Work required
A complete answer retypes each of the records below precisely and includes none of the pictures.

Dataset records

···

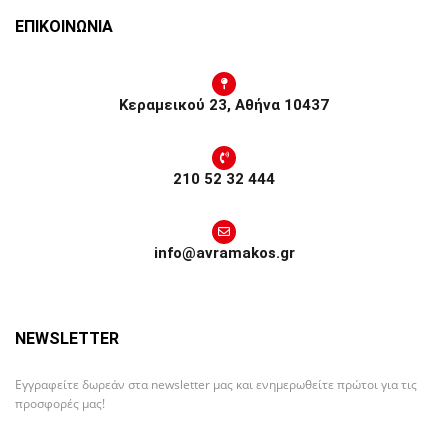
ΕΠΙΚΟΙΝΩΝΙΑ
Κεραμεικού 23, Αθήνα 10437
210 52 32 444
info@avramakos.gr
NEWSLETTER
Εγγραφείτε δωρεάν στα newsletter μας και ενημερωθείτε πρώτοι για τις
προσφορές μας!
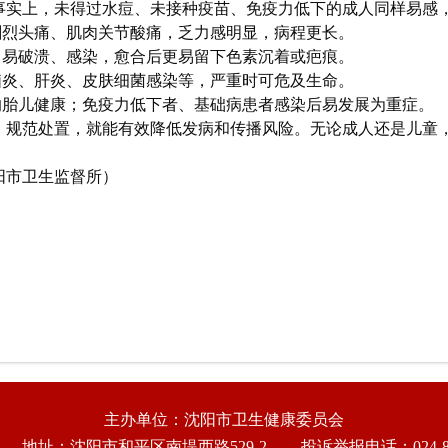
事实上，未得过水痘、未接种疫苗、免疫力低下的成人同样易感
剧烈头痛、肌肉关节酸痛，乏力感明显，病程更长。
，易破溃、感染，愈合后更易留下色素沉着或疤痕。
脑炎、肝炎、皮肤细菌感染等，严重时可危及生命。
响胎儿健康；免疫力低下者、基础病患者感染后易发展为重症。
、规范处置，就能有效降低发病和传播风险。无论成人还是儿童
阳市卫生监督所）
主办单位：沈阳市卫生健康委员会
地址：沈阳市和平区南堤西路529-2
投诉举报电话：024-86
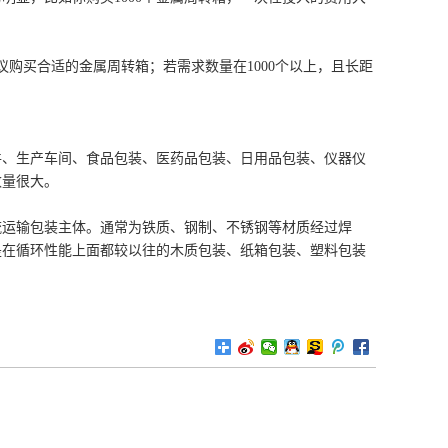
议购买合适的金属周转箱；若需求数量在1000个以上，且长距
件、生产车间、食品包装、医药品包装、日用品包装、仪器仪
数量很大。
流运输包装主体。通常为铁质、钢制、不锈钢等材质经过焊
是在循环性能上面都较以往的木质包装、纸箱包装、塑料包装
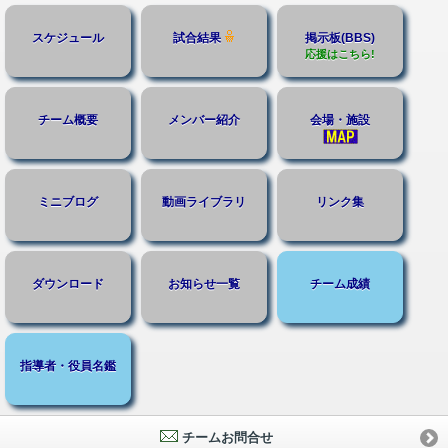
スケジュール
試合結果
掲示板(BBS)
応援はこちら!
チーム概要
メンバー紹介
会場・施設
ミニブログ
動画ライブラリ
リンク集
ダウンロード
お知らせ一覧
チーム成績
指導者・役員名鑑
チームお問合せ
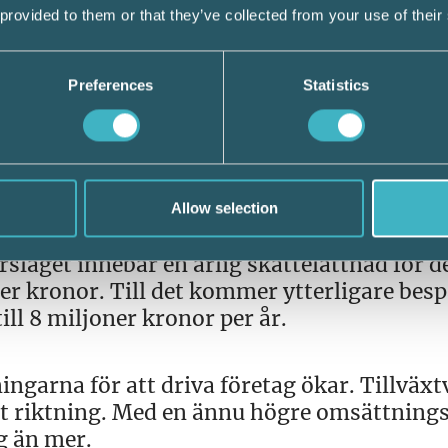
ån moms på sin omsättning av varor och
 provided to them or that they’ve collected from your use of their
 Via länken kan man även se
r. Av de länder som har infört en belopps
 med 2 943 Euro (30 000 kr) och Storbritan
Preferences
Statistics
BP).
 förutsättningarna att driva företag för d
istration minskar och därmed även företag
Allow selection
 000 företag kommer tillämpa den höjda
laget innebär en årlig skattelättnad för d
er kronor. Till det kommer ytterligare bes
ll 8 miljoner kronor per år.
ingarna för att driva företag ökar. Tillväxt
rätt riktning. Med en ännu högre omsättning
g än mer.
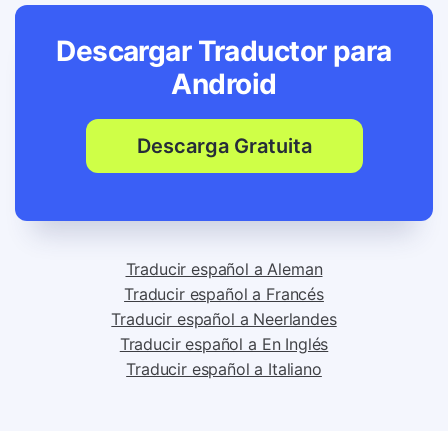
Descargar Traductor para
Android
Descarga Gratuita
Traducir español a Aleman
Traducir español a Francés
Traducir español a Neerlandes
Traducir español a En Inglés
Traducir español a Italiano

···

Result
ΕΠΙΚΟΙΝΩΝΙΑ
Κεραμεικού 23, Αθήνα 10437
210 52 32 444
info@avramakos.gr
NEWSLETTER
Εγγραφείτε δωρεάν στα newsletter μας και ενημερωθείτε πρώτοι για τις
προσφορές μας!
事实上，未得过水痘、未接种疫苗、免疫力低下的成人同样易感
剧烈头痛、肌肉关节酸痛，乏力感明显，病程更长。
，易破溃、感染，愈合后更易留下色素沉着或疤痕。
脑炎、肝炎、皮肤细菌感染等，严重时可危及生命。
响胎儿健康；免疫力低下者、基础病患者感染后易发展为重症。
、规范处置，就能有效降低发病和传播风险。无论成人还是儿童
阳市卫生监督所）
主办单位：沈阳市卫生健康委员会
地址：沈阳市和平区南堤西路529-2
投诉举报电话：024-86
议购买合适的金属周转箱；若需求数量在1000个以上，且长距
件、生产车间、食品包装、医药品包装、日用品包装、仪器仪
数量很大。
流运输包装主体。通常为铁质、钢制、不锈钢等材质经过焊
是在循环性能上面都较以往的木质包装、纸箱包装、塑料包装
スケジュール
試合結果
掲示板(BBS)
応援はこちら!
チーム概要
メンバー紹介
会場・施設
ミニブログ
動画ライブラリ
リンク集
ダウンロード
お知らせ一覧
チーム成績
指導者・役員名鑑
チームお問合せ
ån moms på sin omsättning av varor och
 provided to them or that they’ve collected from your use of their
 Via länken kan man även se
r. Av de länder som har infört en belopps
 med 2 943 Euro (30 000 kr) och Storbritan
Preferences
Statistics
BP).
 förutsättningarna att driva företag för d
istration minskar och därmed även företag
Allow selection
 000 företag kommer tillämpa den höjda
laget innebär en årlig skattelättnad för d
er kronor. Till det kommer ytterligare bes
ll 8 miljoner kronor per år.
ingarna för att driva företag ökar. Tillväxt
rätt riktning. Med en ännu högre omsättning
g än mer.
Descargar Traductor para
Android
Descarga Gratuita
Traducir español a Aleman
Traducir español a Francés
Traducir español a Neerlandes
Traducir español a En Inglés
Traducir español a Italiano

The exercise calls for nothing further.